I found myself repeating all that I had said on the previous occasions.
“I would like my late mothers National Insurance number please…”
“I’m sorry but who is the deceased again?”
“My mother”
“And how are you related?”
“I’m not being funny”, I said “but if she is my mother, what does that make me!?”
The Advisor took a moment to consider and said “the son!? Yes, of course you are! I’m sorry but you’ve written to the wrong department. You need to write to Her Majestys Revenue and Customs (HMRC) as we dont’t deal with National Insurance Numbers!”
By this time, I was exasperated and asked for the appropriate address and telephone number. She duly obliged, and we ended the call.

I phoned HMRC.
The first words that were spoken by a deep male voice was “We don’t give out National Insurance Numbers!”
What a way to greet someone, I thought. Whatever happened to “Hello/Good Afternoon.  How can I help you?”

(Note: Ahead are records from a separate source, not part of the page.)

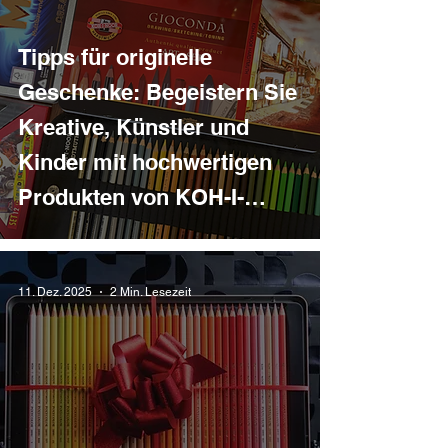
Tipps für originelle
Geschenke: Begeistern Sie
Kreative, Künstler und
Kinder mit hochwertigen
Produkten von KOH-I-
NOOR
11. Dez. 2025
2 Min. Lesezeit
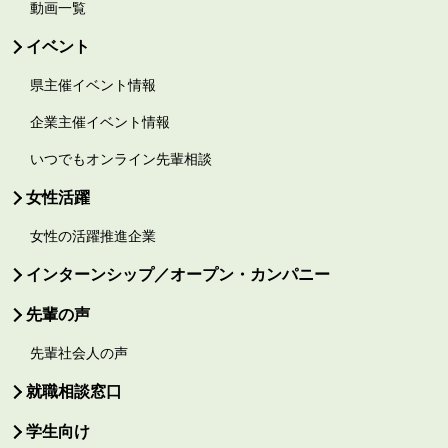
動画一覧
イベント
県主催イベント情報
企業主催イベント情報
いつでもオンライン先輩相談
女性活躍
女性の活躍推進企業
インターンシップ／オープン・カンパニー
先輩の声
先輩社会人の声
就職相談窓口
学生向け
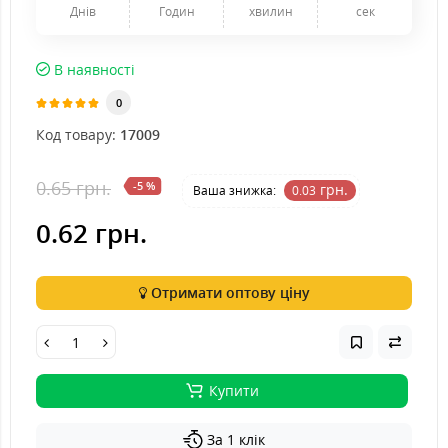
Днів
Годин
хвилин
сек
В наявності
0
Код товару:
17009
0.65 грн.
-5 %
грн.
Ваша знижка:
0.03
0.62 грн.
Отримати оптову ціну
Купити
За 1 клік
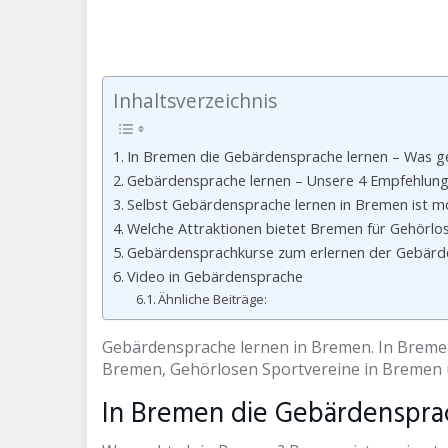
Inhaltsverzeichnis
In Bremen die Gebärdensprache lernen – Was ge
Gebärdensprache lernen – Unsere 4 Empfehlunge
Selbst Gebärdensprache lernen in Bremen ist mö
Welche Attraktionen bietet Bremen für Gehörlo
Gebärdensprachkurse zum erlernen der Gebärd
Video in Gebärdensprache
Ähnliche Beiträge:
Gebärdensprache lernen in Bremen. In Breme
Bremen, Gehörlosen Sportvereine in Bremen 
In Bremen die Gebärdensprac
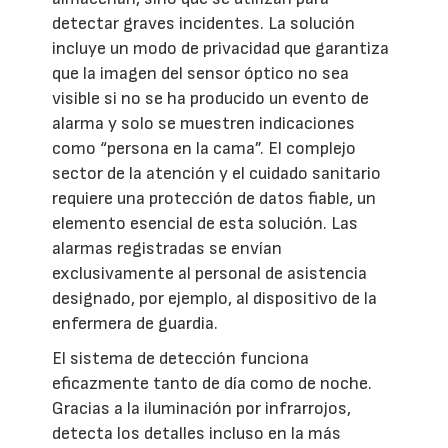
detectar graves incidentes. La solución
incluye un modo de privacidad que garantiza
que la imagen del sensor óptico no sea
visible si no se ha producido un evento de
alarma y solo se muestren indicaciones
como “persona en la cama”. El complejo
sector de la atención y el cuidado sanitario
requiere una protección de datos fiable, un
elemento esencial de esta solución. Las
alarmas registradas se envían
exclusivamente al personal de asistencia
designado, por ejemplo, al dispositivo de la
enfermera de guardia.
El sistema de detección funciona
eficazmente tanto de día como de noche.
Gracias a la iluminación por infrarrojos,
detecta los detalles incluso en la más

I had to jump in quick with “Can you allow me to explain myself first…” and then provided background information as to how and why I had to contact the HMRC. Then, when all was said and done, he placed me on hold, and put me through to one of their internal departments.  I spoke  briefly to another advisor, who, in turn, asked me to hold and put me through to yet another advisor. By this time, I really was a broken record.

Eventually, this particular Advisor sounded empathetic and explained to me that  due to my postcode being different to my mothers home address, information passed on would be difficult to ascertain and due to data protection, the NINO could not be divulged over the phone and could I write in? I didn’t want to argue. so I acquiesced and said my request will be in the post as advised. “You need to address it to the Individual Case Worker Section”, he said and assured me that it would be dealt with promptly.

Three weeks later, as I still hadn’t heard anything, I called again. After being placed on hold several times and having to listen to irritating background muzak, I was handed over to a named person who said he would look into my case and would phone me back within 10 minutes. He did this and then suggested that I write or fax him details again. Even then, he conceded that I may not be able to have my mothers’ NINO as I was not her legal representative nor did I represent her estate.

I explained that I knew that if I had access to her pension book, bank accounts or correspondence from the Council e.g. Council Tax bill, Care fees etc then I would be able to find her NINO. I would not be calling HMRC for nothing and was looking for information as requested by my solicitor.

Once again he asked me to address the letter to his office and he would personally deal with my request. All I had to do was await the written outcome!

I didn’t think it would be so difficult to obtain a vital piece of personal information albeit not mine but my mums and for a very legitimate reason.

Has anyone else experienced similar problems or issues?